International Norms in Canadian Law

In R. v. Hape,8  the Supreme Court of Canada demonstrated that even though Canada lacks a statutory  jurisdictional vehicle functionally equivalent to the ATS,9  there is a legal basis for exposure of  Canadian companies with operations abroad to legal actions in Canada for alleged violations of  international law abroad. That case arose in the relatively unrelated context of alleged violations  of the Canadian Charter of Rights and Freedoms with respect to a domestic criminal prosecution  dependent on Canadian police investigations in a foreign jurisdiction. Nonetheless, it authoritatively resolved in the affirmative a long-held  assumption that international customary law was automatically part of the law of Canada, absent  clear statutory departures to the contrary.10 In Canada, treaties per se are not part of domestic law unless implemented by Parliament and/or provincial legislatures11 but the same rules that are expressed in treaties can also be incorporated into the body of  Canadian common law if the treaties stand as codifications of pre-existing international customary law.12

Canada’s long-standing commitment to international human rights law is evidenced by its central  role in the drafting of the Universal Declaration of Human Rights in 1947/1948 as well as its  adoption of eight different core multilateral human rights treaties, all of which are now in  force.14  The breadth of Canada’s international commitments in this regard provide a broad  foundation for the importation of liability to Canadian private actors for human rights-based  international torts.

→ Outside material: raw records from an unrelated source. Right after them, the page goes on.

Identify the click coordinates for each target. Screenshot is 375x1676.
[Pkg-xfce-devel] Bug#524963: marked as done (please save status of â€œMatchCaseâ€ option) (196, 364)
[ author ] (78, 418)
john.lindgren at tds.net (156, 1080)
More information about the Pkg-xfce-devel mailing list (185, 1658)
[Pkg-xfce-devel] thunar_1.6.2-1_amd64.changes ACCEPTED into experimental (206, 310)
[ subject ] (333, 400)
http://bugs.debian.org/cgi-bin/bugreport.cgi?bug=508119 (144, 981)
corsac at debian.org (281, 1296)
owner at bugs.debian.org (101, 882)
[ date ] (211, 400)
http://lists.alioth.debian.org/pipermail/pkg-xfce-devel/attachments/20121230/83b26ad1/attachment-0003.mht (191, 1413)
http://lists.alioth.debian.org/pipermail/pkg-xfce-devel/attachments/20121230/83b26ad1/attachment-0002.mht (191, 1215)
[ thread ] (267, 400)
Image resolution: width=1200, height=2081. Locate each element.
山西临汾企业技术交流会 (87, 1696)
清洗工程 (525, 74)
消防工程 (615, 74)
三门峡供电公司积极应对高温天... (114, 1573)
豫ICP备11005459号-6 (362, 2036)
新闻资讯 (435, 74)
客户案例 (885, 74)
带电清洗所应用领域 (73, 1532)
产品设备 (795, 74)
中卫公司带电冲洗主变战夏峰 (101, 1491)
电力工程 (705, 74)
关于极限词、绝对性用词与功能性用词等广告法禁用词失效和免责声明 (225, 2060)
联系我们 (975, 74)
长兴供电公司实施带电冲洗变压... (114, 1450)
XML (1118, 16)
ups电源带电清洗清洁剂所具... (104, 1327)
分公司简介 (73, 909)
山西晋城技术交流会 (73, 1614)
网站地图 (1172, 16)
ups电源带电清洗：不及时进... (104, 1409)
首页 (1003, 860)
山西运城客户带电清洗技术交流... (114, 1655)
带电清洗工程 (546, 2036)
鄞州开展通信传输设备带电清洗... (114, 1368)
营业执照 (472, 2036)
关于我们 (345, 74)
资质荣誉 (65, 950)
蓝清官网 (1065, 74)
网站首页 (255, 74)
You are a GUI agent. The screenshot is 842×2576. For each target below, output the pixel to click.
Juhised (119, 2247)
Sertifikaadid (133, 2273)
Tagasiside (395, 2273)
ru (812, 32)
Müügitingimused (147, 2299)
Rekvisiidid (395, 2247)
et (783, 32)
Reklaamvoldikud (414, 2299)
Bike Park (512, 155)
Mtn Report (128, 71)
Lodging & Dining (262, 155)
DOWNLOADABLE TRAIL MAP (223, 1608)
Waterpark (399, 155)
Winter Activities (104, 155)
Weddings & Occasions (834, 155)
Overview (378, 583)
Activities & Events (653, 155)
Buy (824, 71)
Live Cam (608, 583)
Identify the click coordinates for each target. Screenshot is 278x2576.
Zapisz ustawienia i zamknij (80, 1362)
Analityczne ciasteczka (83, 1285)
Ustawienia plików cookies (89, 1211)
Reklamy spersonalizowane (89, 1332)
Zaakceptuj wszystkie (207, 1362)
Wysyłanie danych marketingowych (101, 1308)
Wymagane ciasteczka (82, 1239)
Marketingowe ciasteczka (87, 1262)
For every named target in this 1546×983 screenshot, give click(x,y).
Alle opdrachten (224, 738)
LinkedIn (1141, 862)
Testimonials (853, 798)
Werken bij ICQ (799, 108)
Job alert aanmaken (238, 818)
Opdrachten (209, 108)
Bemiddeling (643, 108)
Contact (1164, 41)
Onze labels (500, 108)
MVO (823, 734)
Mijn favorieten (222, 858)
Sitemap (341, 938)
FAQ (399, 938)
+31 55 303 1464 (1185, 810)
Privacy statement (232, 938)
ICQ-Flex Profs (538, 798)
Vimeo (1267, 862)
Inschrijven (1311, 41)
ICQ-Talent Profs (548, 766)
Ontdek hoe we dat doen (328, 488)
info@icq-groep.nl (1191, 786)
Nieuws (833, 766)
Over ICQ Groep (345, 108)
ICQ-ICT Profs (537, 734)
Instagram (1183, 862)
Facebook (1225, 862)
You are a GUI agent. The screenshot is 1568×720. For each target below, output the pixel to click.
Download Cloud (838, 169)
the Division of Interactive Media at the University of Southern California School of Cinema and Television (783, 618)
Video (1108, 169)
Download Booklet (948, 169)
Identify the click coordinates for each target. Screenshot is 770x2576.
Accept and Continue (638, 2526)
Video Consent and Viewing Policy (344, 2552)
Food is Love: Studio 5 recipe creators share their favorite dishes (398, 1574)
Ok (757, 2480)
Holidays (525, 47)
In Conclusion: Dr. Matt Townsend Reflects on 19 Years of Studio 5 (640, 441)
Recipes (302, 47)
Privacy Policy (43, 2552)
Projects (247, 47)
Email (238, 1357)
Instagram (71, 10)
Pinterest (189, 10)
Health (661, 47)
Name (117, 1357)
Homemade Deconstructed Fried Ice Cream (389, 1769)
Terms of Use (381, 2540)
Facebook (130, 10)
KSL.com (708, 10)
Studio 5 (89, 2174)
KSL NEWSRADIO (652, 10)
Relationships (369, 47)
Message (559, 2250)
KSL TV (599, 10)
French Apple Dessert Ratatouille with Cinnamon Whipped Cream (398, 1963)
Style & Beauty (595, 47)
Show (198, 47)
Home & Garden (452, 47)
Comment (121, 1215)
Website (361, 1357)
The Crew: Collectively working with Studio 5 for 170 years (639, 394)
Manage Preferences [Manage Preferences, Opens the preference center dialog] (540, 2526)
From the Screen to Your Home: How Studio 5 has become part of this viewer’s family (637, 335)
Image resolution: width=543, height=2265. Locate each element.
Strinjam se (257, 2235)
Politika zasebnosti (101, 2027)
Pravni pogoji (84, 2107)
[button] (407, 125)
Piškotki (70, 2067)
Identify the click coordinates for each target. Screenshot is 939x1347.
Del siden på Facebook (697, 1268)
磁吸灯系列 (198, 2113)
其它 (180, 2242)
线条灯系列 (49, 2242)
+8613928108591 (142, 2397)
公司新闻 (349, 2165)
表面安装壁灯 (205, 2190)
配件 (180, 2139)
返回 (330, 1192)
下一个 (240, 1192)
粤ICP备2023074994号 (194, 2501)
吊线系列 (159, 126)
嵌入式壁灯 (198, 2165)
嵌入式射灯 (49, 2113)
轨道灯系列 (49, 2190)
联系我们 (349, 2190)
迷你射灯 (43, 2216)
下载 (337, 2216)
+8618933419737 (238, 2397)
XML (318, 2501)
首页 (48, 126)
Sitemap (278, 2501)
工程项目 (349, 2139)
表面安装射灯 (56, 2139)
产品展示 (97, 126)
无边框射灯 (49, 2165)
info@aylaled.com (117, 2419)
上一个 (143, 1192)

In addition to customary international law evidenced by codification in treaties, certain  fundamental principles of international law – known as “peremptory norms” or “jus cogens norms” –  apply to all states without exception or permitted derogation.15  As a category of customary international law, jus cogens norms require  no formal implementation process in order for these rules to be incorporated into the body of  Canadian common law. Examples of jus cogens norms include prohibition on the use of force; the law of genocide; the principle of racial non-discrimination; crimes against humanity; and the  rules prohibiting trade in slaves or human trafficking. Serious allegations of human rights  violations often invoke jus cogens norms.

What remains to be resolved on the facts of particular cases such as Hudbay and Tahoe is what legal  effect customary international norms have once they are incorporated into domestic law. Are they  automatically binding and capable of forming the basis, by themselves, for the decision of the court? Or do they give rise to, limit  or extend enforceable rights at common law?16  It appears that Ontario courts have taken the latter  approach, using international law norms as a basis for the finding of a “novel” duty of care at  common law.  However, it remains to be seen whether, for example, international law can support the  creation of new causes of action aimed specifically at civil liability for violations of international human rights, and  what standard of liability will be applied for those claims. Eventually, the cases will tell us,  not to mention the possibility of the Parliament and provincial legislatures weighing in with statutory prescriptions.